Remember that proteins are like long strings of amino acid beads. Amino acid beads have different chemical properties that dictate how they interact with each other and their environment. As you can see in the example below, these properties are like rules that fold the protein string into a three-dimensional shape. For this discussion, the most pertinent types of amino acids are the hydrophilic, “water-loving” ones, which interact with water, and the hydrophobic, “water-fearing” ones, which avoid water.

We can think of proteins as strings of beads with rules about which beads attract or repel each other. These rules fold the protein string into a three-dimensional shape.

Egg proteins coagulate when heated.

As we discussed in the context of egg foams, in a raw egg, individual protein strings are folded into wads with water-loving amino acids on the outside and water-avoiding amino acids tucked inside. These proteins float freely in the watery egg white, and the white is clear because light easily passes through the space between the proteins.

When we heat the egg white to a certain temperature, the protein strings unravel and denature, exposing the amino acid beads inside.
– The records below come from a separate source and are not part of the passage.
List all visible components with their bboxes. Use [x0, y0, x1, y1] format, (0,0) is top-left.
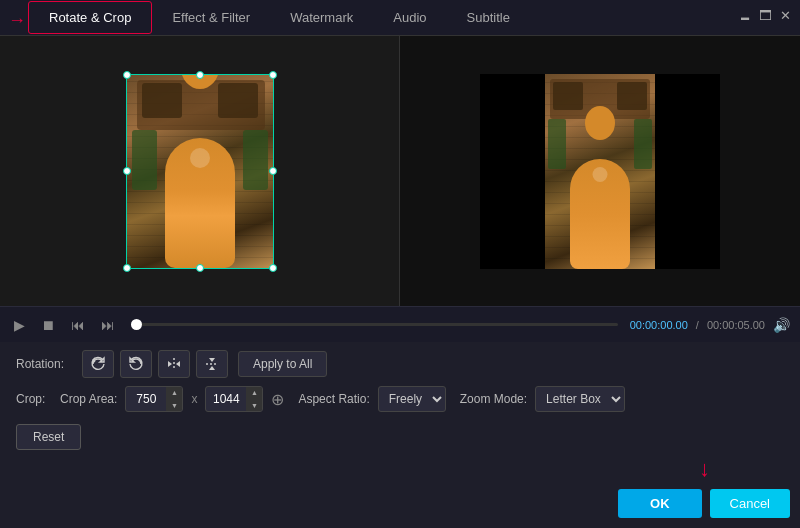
crop-height-spin: ▲ ▼ [246, 386, 262, 412]
crop-handle-top-left[interactable] [123, 71, 131, 79]
output-image [545, 74, 655, 269]
action-buttons: OK Cancel [618, 489, 790, 518]
crop-handle-bottom-left[interactable] [123, 264, 131, 272]
minimize-button[interactable]: 🗕 [738, 8, 752, 22]
crop-height-down[interactable]: ▼ [246, 399, 262, 412]
tab-audio[interactable]: Audio [373, 2, 446, 33]
crop-label: Crop: [16, 392, 52, 406]
volume-icon[interactable]: 🔊 [773, 317, 790, 333]
bottom-controls: Rotation: Apply to [0, 342, 800, 458]
flip-horizontal-button[interactable] [158, 350, 190, 378]
tab-watermark[interactable]: Watermark [270, 2, 373, 33]
crop-frame[interactable] [126, 74, 274, 269]
output-image-container [480, 74, 720, 269]
timeline-thumb[interactable] [131, 319, 142, 330]
apply-to-all-button[interactable]: Apply to All [238, 351, 327, 377]
tab-bar: → Rotate & Crop Effect & Filter Watermar… [0, 0, 800, 36]
aspect-ratio-select[interactable]: Freely 16:9 4:3 1:1 [378, 386, 446, 412]
tab-rotate-crop[interactable]: Rotate & Crop [28, 1, 152, 34]
zoom-mode-select[interactable]: Letter Box Pan & Scan Full [535, 386, 625, 412]
tab-subtitle[interactable]: Subtitle [447, 2, 530, 33]
crop-height-up[interactable]: ▲ [246, 386, 262, 399]
crop-height-input-wrapper: ▲ ▼ [205, 386, 263, 412]
crop-width-spin: ▲ ▼ [166, 386, 182, 412]
next-frame-button[interactable]: ⏭ [97, 315, 119, 335]
crop-handle-top-middle[interactable] [196, 71, 204, 79]
crop-handle-middle-right[interactable] [269, 167, 277, 175]
cancel-button[interactable]: Cancel [710, 489, 790, 518]
stop-button[interactable]: ⏹ [37, 315, 59, 335]
crop-row: Crop: Crop Area: ▲ ▼ x ▲ ▼ ⊕ Aspect Rati… [16, 386, 784, 412]
rotate-left-button[interactable] [82, 350, 114, 378]
svg-marker-4 [209, 358, 215, 362]
crop-width-input-wrapper: ▲ ▼ [125, 386, 183, 412]
tab-arrow-indicator: → [8, 10, 26, 31]
output-preview-panel [400, 36, 800, 306]
ok-arrow-indicator: ↓ [699, 456, 710, 482]
rotation-label: Rotation: [16, 357, 76, 371]
play-button[interactable]: ▶ [10, 315, 29, 335]
zoom-mode-label: Zoom Mode: [460, 392, 527, 406]
rotate-right-button[interactable] [120, 350, 152, 378]
crop-width-down[interactable]: ▼ [166, 399, 182, 412]
crop-separator: x [191, 392, 197, 406]
total-time: 00:00:05.00 [707, 319, 765, 331]
current-time: 00:00:00.00 [630, 319, 688, 331]
crop-handle-bottom-right[interactable] [269, 264, 277, 272]
crop-area-label: Crop Area: [60, 392, 117, 406]
reset-button[interactable]: Reset [16, 424, 81, 450]
timeline-bar: ▶ ⏹ ⏮ ⏭ 00:00:00.00 / 00:00:05.00 🔊 [0, 306, 800, 342]
crop-height-input[interactable] [206, 392, 246, 406]
svg-marker-5 [209, 366, 215, 370]
crop-handle-middle-left[interactable] [123, 167, 131, 175]
svg-marker-2 [176, 361, 180, 367]
rotation-row: Rotation: Apply to [16, 350, 784, 378]
tab-effect-filter[interactable]: Effect & Filter [152, 2, 270, 33]
crop-center-icon[interactable]: ⊕ [271, 390, 284, 409]
source-image [127, 75, 273, 268]
flip-vertical-button[interactable] [196, 350, 228, 378]
svg-marker-1 [168, 361, 172, 367]
crop-handle-top-right[interactable] [269, 71, 277, 79]
crop-width-input[interactable] [126, 392, 166, 406]
time-separator: / [696, 319, 699, 331]
close-button[interactable]: ✕ [778, 8, 792, 22]
person-body [165, 138, 235, 268]
crop-handle-bottom-middle[interactable] [196, 264, 204, 272]
preview-area: Original: 750x1044 👁 10.jpg Output: 1280… [0, 36, 800, 306]
timeline-progress-bar[interactable] [131, 323, 618, 326]
maximize-button[interactable]: 🗖 [758, 8, 772, 22]
window-controls: 🗕 🗖 ✕ [738, 8, 792, 22]
aspect-ratio-label: Aspect Ratio: [298, 392, 369, 406]
prev-frame-button[interactable]: ⏮ [67, 315, 89, 335]
source-preview-panel [0, 36, 400, 306]
crop-width-up[interactable]: ▲ [166, 386, 182, 399]
ok-button[interactable]: OK [618, 489, 702, 518]
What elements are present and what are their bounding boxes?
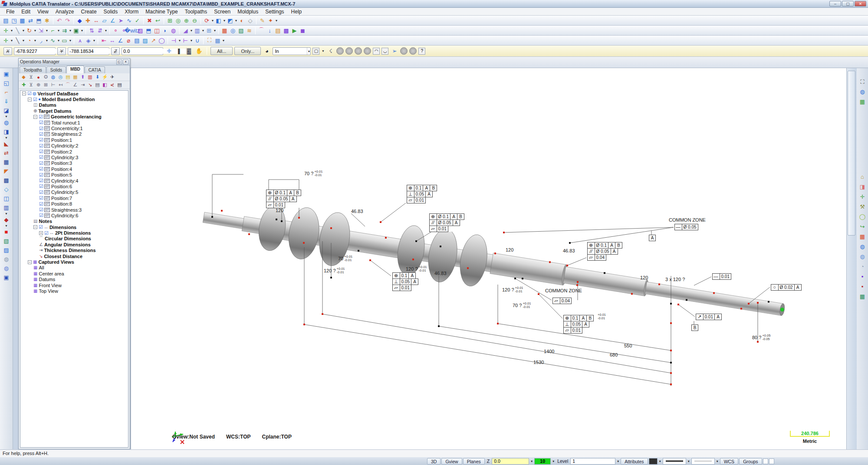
dim-angular-icon[interactable]: ∠: [116, 36, 125, 45]
mask-button-3[interactable]: [355, 47, 362, 55]
measurement-point[interactable]: [514, 278, 516, 279]
measurement-point[interactable]: [538, 293, 539, 295]
undo-icon[interactable]: ↶: [55, 16, 63, 25]
solid-shell-icon[interactable]: ◍: [169, 26, 178, 35]
gview-rotate-icon-dropdown[interactable]: ▼: [5, 136, 8, 139]
web-help-icon[interactable]: ◍: [858, 88, 867, 96]
tree-item-position-7[interactable]: ☑GTPosition:7: [20, 195, 128, 201]
gview-named-icon[interactable]: ◣: [2, 140, 10, 148]
tree-item-verisurf-database[interactable]: −☑◍Verisurf DataBase: [20, 91, 128, 96]
checkbox-checked-icon[interactable]: ☑: [39, 225, 43, 229]
gview-iso-icon-dropdown[interactable]: ▼: [234, 19, 238, 22]
create-line-icon-dropdown[interactable]: ▼: [22, 39, 25, 42]
fcf-position-6[interactable]: ⊕0.1AB⊥0.05A▱0.01: [563, 315, 594, 333]
checkbox-checked-icon[interactable]: ☑: [39, 138, 43, 142]
analyze-dynamic-icon[interactable]: ➤: [117, 16, 125, 25]
mask-button-1[interactable]: [336, 47, 344, 55]
status-attr-dropdown-icon[interactable]: ▼: [658, 460, 662, 463]
update-icon[interactable]: ▦: [858, 98, 867, 106]
help-tools-icon[interactable]: ▣: [2, 273, 10, 282]
drafting-hatch-icon[interactable]: ▨: [141, 36, 149, 45]
wcs-view-icon[interactable]: ▥: [2, 203, 10, 212]
mask-button-6[interactable]: ◡: [381, 48, 388, 55]
file-convert-icon[interactable]: ⇄: [26, 16, 35, 25]
fcf-position-4[interactable]: ⊕Ø 0.1AB//Ø 0.05A▱0.04: [587, 242, 622, 260]
plane-named-icon[interactable]: ◫: [2, 194, 10, 203]
delete-entities-icon[interactable]: ✖: [145, 16, 154, 25]
verify-icon[interactable]: ▶: [290, 26, 299, 35]
tree-item-straightness-3[interactable]: ☑GTStraightness:3: [20, 207, 128, 213]
menu-xform[interactable]: Xform: [121, 8, 142, 15]
open-file-icon[interactable]: ◳: [10, 16, 18, 25]
menu-solids[interactable]: Solids: [100, 8, 122, 15]
chain-icon[interactable]: ⛶: [205, 36, 214, 45]
menu-analyze[interactable]: Analyze: [52, 8, 78, 15]
measurement-point[interactable]: [248, 233, 250, 235]
create-rectangle-icon-dropdown[interactable]: ▼: [69, 39, 72, 42]
mbd-add-icon[interactable]: ✚: [20, 82, 27, 88]
mbd-dim2pt-icon[interactable]: ⊢: [49, 82, 57, 88]
tab-catia[interactable]: CATIA: [85, 66, 105, 73]
select-all-button[interactable]: All...: [210, 47, 233, 55]
crankshaft-model[interactable]: [131, 68, 846, 449]
mbd-flash-icon[interactable]: ⚡: [101, 74, 108, 81]
checkbox-checked-icon[interactable]: ☑: [39, 213, 43, 218]
tab-solids[interactable]: Solids: [46, 66, 66, 73]
mask-button-4[interactable]: [364, 47, 371, 55]
tree-item-datums[interactable]: ◫Datums: [20, 102, 128, 108]
break-icon[interactable]: ⊢: [181, 36, 190, 45]
fcf-circularity[interactable]: ○Ø 0.02A: [771, 284, 801, 290]
solid-fillet-icon[interactable]: ◗: [161, 26, 169, 35]
tree-item-target-datums[interactable]: ⊕Target Datums: [20, 108, 128, 114]
mbd-list-icon[interactable]: ▤: [116, 82, 123, 88]
xform-translate-icon-dropdown[interactable]: ▼: [10, 29, 13, 32]
checkbox-checked-icon[interactable]: ☑: [39, 196, 43, 200]
create-spline-icon[interactable]: ∿: [49, 36, 57, 45]
create-bound-icon[interactable]: ◈: [84, 36, 92, 45]
xform-mirror-icon[interactable]: ╲: [13, 26, 22, 35]
measurement-point[interactable]: [631, 293, 633, 295]
dim-horizontal-icon[interactable]: ↔: [108, 36, 116, 45]
toolpath-pocket-icon[interactable]: ▤: [274, 26, 282, 35]
mbd-globe-icon[interactable]: ◍: [49, 74, 57, 81]
mbd-dimang-icon[interactable]: ∠: [72, 82, 79, 88]
drafting-leader-icon[interactable]: ↗: [149, 36, 158, 45]
tree-item-thickness-dimensions[interactable]: ⇥Thickness Dimensions: [20, 248, 128, 253]
select-validate-icon[interactable]: ➢: [390, 47, 398, 55]
selection-help-button[interactable]: ?: [418, 48, 425, 55]
mbd-user-icon[interactable]: ✈: [108, 74, 116, 81]
repaint-icon[interactable]: ⟳: [203, 16, 211, 25]
status-attr-color-swatch[interactable]: [649, 458, 658, 465]
trim-icon[interactable]: ⊣: [170, 36, 178, 45]
tree-item-cylindricity-6[interactable]: ☑GTCylindricity:6: [20, 213, 128, 218]
status-linestyle-select[interactable]: [663, 458, 686, 465]
menu-settings[interactable]: Settings: [262, 8, 287, 15]
graphics-area[interactable]: ⊕Ø 0.1AB//Ø 0.05A▱0.01⊕0.1AB⊥0.05A▱0.01⊕…: [131, 68, 846, 449]
tree-item-cylindricity-3[interactable]: ☑GTCylindricity:3: [20, 154, 128, 160]
plane-create-icon-dropdown[interactable]: ▼: [190, 29, 193, 32]
gview-bottom-icon[interactable]: ⇓: [2, 97, 10, 105]
tree-item-dimensions[interactable]: −☑↔Dimensions: [20, 224, 128, 230]
mask-button-8[interactable]: [409, 47, 417, 55]
measurement-point[interactable]: [670, 303, 672, 305]
gview-iso2-icon[interactable]: ◍: [2, 118, 10, 127]
xform-scale-icon[interactable]: ⇲: [37, 26, 45, 35]
mbd-import-icon[interactable]: ◆: [20, 74, 27, 81]
mbd-send-icon[interactable]: ⬇: [94, 74, 101, 81]
mbd-datum-icon[interactable]: ⊻: [27, 74, 35, 81]
mru-block1-icon[interactable]: ▪: [858, 272, 867, 281]
autocursor-help-icon[interactable]: ✋: [195, 47, 203, 55]
tree-item-model-based-definition[interactable]: −☑●Model Based Definition: [20, 96, 128, 102]
checkbox-checked-icon[interactable]: ☑: [39, 202, 43, 206]
mbd-dimcirc-icon[interactable]: ⌒: [64, 82, 72, 88]
checkbox-checked-icon[interactable]: ☑: [39, 144, 43, 148]
checkbox-checked-icon[interactable]: ☑: [39, 184, 43, 189]
tree-item-circular-dimensions[interactable]: ⌒Circular Dimensions: [20, 236, 128, 242]
status-level-value[interactable]: 1: [570, 458, 615, 465]
analyze-chain-icon[interactable]: ∿: [125, 16, 133, 25]
zoom-target-icon[interactable]: ◎: [174, 16, 182, 25]
drafting-balloon-icon[interactable]: ◯: [158, 36, 166, 45]
xform-offset-icon[interactable]: ⌐: [49, 26, 57, 35]
create-spline-icon-dropdown[interactable]: ▼: [57, 39, 60, 42]
mask-button-2[interactable]: [345, 47, 353, 55]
Remember, these are the water-fearing amino acids. Now that water has infiltrated their hiding place, they need to find another way to avoid it. As the protein drifts through the egg white, the exposed water-avoiding amino acids find other hydrophobic amino acids from neighboring protein strings. Perfect! They stick together and the proteins coagulate.

Now imagine this process happening with every protein. The result is a strong mesh of protein strings that extends throughout the entire egg white and solidifies it into a food we bite through. The protein network also blocks light, so the egg becomes opaque.

At this point, the protein mesh is holding the egg’s water. But if we continue to cook the egg white and heat the proteins, the proteins draw closer together and squeeze the water out. Overcooked egg whites have a rubbery texture because the proteins are densely packed, and they’re dry because there’s not much water left. In a frying pan, the excess water evaporates so we don’t see it, but in an overcooked, curdled custard, this squeezed-out water is the liquid that surrounds the curds.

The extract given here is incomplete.